_DATASET RECORDS_

■ ■ ■ ■

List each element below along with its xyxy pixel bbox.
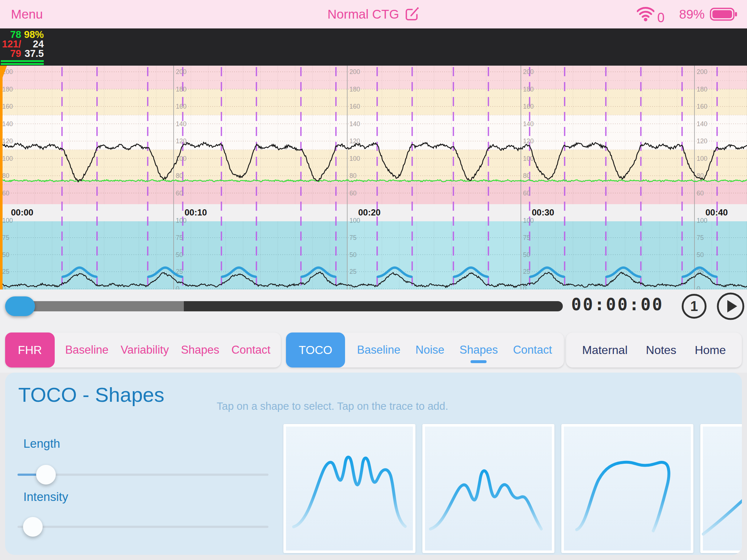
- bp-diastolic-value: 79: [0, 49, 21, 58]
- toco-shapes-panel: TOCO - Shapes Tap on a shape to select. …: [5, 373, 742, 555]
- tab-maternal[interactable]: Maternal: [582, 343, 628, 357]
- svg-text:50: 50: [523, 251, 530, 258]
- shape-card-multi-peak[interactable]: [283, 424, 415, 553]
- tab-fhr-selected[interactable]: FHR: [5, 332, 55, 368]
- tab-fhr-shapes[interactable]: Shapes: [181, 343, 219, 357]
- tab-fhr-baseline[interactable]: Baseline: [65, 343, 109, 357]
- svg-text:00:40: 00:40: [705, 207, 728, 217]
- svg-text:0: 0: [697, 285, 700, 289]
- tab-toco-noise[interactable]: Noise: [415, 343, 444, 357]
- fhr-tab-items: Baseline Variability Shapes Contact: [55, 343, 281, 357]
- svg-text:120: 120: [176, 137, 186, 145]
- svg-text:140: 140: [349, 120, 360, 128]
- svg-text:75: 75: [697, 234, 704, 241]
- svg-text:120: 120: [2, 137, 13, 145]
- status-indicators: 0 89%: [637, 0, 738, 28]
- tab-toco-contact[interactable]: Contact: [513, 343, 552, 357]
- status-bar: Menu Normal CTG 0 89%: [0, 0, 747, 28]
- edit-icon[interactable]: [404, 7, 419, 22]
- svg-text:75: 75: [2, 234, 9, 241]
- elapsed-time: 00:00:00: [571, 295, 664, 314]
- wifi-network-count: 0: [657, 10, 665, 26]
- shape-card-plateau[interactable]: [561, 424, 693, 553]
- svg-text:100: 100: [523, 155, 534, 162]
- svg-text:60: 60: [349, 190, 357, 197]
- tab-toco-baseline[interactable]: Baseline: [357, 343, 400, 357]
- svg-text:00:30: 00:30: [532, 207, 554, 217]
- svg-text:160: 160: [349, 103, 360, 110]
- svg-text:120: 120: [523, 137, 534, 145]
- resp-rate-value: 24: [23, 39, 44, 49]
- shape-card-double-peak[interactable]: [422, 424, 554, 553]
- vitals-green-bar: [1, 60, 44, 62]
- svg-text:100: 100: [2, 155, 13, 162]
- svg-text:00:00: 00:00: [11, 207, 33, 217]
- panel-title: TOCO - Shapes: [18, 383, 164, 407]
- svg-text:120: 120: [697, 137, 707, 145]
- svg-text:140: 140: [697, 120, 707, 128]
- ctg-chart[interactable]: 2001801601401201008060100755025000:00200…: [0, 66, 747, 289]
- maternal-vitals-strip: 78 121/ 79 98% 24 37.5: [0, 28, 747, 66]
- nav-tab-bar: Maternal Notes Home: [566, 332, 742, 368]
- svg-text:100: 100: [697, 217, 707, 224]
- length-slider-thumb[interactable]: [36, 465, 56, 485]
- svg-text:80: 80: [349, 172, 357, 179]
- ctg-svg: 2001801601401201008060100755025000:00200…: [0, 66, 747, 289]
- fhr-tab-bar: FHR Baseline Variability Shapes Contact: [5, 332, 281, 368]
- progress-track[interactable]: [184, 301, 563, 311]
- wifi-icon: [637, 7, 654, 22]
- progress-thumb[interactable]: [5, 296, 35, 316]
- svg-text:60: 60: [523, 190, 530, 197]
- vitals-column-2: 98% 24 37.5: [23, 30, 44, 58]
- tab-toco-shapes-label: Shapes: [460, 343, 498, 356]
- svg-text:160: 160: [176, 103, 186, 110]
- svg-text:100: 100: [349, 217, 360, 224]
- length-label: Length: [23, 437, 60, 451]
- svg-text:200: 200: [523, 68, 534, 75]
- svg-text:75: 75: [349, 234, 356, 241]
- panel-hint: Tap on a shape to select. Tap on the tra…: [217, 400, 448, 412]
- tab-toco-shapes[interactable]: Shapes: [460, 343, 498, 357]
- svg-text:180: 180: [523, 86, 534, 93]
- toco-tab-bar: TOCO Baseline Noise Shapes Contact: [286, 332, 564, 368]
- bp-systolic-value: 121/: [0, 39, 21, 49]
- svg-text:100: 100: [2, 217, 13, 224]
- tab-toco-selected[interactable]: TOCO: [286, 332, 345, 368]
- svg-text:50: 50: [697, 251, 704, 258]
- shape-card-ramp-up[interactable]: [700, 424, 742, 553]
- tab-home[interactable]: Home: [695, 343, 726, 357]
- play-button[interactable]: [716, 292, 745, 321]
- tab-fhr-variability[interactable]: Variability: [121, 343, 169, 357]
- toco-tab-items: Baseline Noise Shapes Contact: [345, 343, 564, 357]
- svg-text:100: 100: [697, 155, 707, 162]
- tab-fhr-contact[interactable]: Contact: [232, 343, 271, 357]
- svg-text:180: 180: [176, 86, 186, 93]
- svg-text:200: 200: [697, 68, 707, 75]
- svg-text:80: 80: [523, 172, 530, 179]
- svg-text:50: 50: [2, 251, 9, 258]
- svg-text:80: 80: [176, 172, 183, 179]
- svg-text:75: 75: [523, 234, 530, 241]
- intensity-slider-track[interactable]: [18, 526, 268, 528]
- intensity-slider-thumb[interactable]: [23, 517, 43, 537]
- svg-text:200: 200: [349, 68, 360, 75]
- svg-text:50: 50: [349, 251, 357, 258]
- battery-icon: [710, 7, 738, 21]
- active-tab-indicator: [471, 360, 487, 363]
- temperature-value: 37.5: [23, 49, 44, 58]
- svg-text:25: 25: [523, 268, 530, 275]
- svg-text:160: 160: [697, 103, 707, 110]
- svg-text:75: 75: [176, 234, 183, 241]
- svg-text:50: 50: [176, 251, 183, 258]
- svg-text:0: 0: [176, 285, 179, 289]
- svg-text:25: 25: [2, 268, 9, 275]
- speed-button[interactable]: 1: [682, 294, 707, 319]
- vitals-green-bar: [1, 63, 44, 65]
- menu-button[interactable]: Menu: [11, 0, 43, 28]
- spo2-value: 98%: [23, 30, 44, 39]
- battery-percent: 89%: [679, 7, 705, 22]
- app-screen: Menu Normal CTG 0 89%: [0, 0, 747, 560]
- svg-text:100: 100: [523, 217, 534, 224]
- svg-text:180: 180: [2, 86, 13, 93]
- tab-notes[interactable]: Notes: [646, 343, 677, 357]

■ ■ ■ ■

Find the number of lines in the entries above that hold the string "Shapes", and write only that number.

9